Every Thursday evening, in a room filled with colour-coded folders, labelled biscuit tins, and unnecessary clipboards, a very specific kind of group meets: The Over-Planners Club. These are not ordinary organisers. These are people who create spreadsheets for picnics, flowcharts for birthday cards, and risk assessments before sitting on a beanbag.

The meeting began, as always, with the Ritual Checklist Review. Before anyone could even sit down, a member pointed out there were crumbs on the floor from last week’s incident involving shortbread and emotional eating. A debate instantly broke out, ending the only way it ever could—with someone firmly insisting on carpet cleaning bristol being added to the official agenda.

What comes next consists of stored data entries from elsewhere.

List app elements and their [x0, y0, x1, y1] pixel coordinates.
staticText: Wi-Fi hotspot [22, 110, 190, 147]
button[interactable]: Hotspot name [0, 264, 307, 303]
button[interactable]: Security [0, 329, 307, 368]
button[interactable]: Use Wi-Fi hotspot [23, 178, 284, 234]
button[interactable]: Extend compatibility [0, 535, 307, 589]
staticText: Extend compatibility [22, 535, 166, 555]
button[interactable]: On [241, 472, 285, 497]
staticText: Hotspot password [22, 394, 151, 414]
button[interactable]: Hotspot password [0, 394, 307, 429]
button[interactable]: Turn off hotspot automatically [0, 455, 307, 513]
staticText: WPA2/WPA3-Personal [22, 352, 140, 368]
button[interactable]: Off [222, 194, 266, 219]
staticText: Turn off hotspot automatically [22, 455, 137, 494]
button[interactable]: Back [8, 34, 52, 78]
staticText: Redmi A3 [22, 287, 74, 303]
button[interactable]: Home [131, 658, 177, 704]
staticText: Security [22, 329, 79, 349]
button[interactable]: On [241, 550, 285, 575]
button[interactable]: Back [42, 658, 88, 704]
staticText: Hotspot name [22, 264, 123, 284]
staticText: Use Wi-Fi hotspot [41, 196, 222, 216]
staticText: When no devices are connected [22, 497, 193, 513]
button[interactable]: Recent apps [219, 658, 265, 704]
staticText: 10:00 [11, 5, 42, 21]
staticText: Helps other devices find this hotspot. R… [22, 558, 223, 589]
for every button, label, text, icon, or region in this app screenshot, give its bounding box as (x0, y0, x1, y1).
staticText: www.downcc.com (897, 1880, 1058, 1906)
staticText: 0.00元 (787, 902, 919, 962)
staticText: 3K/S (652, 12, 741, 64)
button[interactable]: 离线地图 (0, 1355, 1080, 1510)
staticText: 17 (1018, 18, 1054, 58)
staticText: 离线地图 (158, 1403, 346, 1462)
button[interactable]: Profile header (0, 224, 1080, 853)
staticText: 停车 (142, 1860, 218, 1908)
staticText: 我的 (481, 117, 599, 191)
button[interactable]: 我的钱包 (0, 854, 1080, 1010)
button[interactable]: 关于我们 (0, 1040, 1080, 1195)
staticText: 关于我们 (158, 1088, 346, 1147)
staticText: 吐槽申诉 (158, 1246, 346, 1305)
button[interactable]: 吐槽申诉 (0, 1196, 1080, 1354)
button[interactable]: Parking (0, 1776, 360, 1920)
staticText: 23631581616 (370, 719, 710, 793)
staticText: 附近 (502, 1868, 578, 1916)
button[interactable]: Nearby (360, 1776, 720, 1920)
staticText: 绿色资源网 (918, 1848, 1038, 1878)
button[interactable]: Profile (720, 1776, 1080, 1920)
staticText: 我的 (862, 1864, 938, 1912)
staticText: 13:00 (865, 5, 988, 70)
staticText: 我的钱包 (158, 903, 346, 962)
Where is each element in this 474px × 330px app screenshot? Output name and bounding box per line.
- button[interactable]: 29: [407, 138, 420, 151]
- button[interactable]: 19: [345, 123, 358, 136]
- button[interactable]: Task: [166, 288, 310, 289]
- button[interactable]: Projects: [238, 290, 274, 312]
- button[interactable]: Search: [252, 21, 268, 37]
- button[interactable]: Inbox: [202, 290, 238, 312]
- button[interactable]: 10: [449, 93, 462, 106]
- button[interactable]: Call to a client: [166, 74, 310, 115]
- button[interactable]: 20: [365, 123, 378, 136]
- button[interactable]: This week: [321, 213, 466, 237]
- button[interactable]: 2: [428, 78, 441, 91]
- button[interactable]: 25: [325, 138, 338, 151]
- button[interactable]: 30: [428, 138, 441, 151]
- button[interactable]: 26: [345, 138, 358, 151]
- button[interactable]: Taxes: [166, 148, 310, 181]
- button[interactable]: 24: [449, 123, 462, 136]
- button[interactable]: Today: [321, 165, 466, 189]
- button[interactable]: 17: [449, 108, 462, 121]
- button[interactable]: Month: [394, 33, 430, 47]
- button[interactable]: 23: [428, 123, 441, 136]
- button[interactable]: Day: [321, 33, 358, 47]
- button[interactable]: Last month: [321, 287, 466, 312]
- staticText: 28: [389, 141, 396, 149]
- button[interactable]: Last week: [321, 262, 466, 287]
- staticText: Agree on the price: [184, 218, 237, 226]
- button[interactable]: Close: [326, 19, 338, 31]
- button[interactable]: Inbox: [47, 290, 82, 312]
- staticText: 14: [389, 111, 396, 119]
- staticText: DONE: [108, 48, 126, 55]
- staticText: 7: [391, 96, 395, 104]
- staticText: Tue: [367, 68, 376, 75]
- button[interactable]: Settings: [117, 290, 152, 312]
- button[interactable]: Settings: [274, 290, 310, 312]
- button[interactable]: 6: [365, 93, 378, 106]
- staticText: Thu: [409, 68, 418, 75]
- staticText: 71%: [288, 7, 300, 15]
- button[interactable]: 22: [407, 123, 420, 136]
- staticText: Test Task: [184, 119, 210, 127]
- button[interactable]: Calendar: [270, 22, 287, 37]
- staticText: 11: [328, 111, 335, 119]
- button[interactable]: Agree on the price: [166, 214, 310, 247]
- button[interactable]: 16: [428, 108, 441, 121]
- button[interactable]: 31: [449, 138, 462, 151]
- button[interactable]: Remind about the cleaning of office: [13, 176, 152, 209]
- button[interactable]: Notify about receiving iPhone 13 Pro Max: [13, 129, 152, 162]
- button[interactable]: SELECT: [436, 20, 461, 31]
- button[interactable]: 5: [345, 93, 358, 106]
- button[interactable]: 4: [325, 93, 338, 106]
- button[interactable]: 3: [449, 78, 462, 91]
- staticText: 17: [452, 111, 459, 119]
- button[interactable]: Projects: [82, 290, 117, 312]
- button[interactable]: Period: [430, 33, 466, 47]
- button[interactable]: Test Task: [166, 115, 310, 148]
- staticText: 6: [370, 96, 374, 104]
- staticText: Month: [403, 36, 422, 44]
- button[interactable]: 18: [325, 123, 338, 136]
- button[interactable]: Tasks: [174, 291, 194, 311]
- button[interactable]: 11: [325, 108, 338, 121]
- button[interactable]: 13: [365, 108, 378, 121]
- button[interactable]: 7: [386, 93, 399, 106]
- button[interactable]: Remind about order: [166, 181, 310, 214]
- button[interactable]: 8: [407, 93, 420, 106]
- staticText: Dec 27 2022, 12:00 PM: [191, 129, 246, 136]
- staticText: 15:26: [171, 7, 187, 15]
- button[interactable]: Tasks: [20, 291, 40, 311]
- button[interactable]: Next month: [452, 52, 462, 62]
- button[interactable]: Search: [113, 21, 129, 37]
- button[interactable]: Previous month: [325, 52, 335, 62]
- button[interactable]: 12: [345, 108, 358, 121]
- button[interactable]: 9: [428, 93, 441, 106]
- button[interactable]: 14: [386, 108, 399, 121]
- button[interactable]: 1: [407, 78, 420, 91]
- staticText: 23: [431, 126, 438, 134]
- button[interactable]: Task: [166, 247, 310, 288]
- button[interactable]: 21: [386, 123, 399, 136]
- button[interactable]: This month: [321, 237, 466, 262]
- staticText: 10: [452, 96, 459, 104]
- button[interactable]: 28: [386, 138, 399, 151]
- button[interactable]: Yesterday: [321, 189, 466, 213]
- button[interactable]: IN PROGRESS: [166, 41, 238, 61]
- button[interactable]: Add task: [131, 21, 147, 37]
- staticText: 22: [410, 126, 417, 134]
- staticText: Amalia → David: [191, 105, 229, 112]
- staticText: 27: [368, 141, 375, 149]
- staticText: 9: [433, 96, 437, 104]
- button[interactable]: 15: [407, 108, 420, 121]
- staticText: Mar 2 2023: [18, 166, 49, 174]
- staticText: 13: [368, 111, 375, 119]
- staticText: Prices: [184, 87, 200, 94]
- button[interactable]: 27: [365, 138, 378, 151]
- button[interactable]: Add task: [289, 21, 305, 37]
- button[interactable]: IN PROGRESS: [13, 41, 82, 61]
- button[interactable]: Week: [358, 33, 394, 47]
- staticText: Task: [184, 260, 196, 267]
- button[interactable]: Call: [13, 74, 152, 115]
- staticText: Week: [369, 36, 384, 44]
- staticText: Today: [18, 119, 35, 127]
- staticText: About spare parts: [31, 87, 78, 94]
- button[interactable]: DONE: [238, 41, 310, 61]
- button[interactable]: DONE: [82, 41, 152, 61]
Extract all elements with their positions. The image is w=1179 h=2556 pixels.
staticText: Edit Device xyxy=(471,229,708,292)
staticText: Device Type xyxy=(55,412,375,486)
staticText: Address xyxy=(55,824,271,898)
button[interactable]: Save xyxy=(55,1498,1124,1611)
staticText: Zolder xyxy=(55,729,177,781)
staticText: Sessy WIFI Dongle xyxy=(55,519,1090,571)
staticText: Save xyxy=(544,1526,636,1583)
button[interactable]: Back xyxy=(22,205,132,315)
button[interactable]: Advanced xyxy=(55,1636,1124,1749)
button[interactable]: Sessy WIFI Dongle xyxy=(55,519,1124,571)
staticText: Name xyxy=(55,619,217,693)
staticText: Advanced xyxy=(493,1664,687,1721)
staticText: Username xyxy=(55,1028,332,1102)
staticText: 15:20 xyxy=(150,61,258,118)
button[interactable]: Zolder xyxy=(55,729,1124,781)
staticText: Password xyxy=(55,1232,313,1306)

Once seated, the group reviewed Sofa Usage Protocols. Could guests sit diagonally? Was there a maximum number of cushions per person? Should snacks be permitted? The discussion lasted ten minutes, but the conclusion was predictable: snack permissions require sofa cleaning bristol as a compulsory follow-up procedure.

Then came the topic of “Night-Time Contingency Planning,” during which the group argued passionately about the correct number of spare pillowcases to own. One member admitted she keeps a “mattress emergency file,” which led—inevitably—to the solemn recommendation of mattress cleaning bristol. Nobody questioned it. In this club, hygiene is not a topic. It is a destiny.

The next item on the agenda was Upholstery Anxiety. A man stood and gave a 12-slide presentation titled “Why Armchairs Deserve Boundaries.” The final slide was just one sentence: upholstery cleaning bristol. The room applauded. Some took notes.

Finally, the group addressed The Rug Situation. A member rolled out a rug with three barely visible specks on it. Everyone leaned in as if examining a rare artefact. Someone took a magnifying glass out of their pocket. A vote was taken. A motion passed. The motion, obviously: rug cleaning bristol.

By the end of the evening, they had created:

✅ A 14-step guide to biscuit hierarchy
✅ A flowchart titled “When to Panic and When to Vacuum”
✅ Three new sub-committees (Crumb Control, Cushion Placement, and Emergency Tea Protocols)

And, as always, they reaffirmed the five sacred services that keep their world functioning:

carpet cleaning bristol
sofa cleaning bristol
upholstery cleaning bristol
mattress cleaning bristol
rug cleaning bristol

Before dismissing the meeting, the chairperson recited the club motto from a laminated card:

“If it can be planned, it must be planned.
If it can be cleaned, it must be cleaned.”

Everyone nodded, ticked a box, and went home.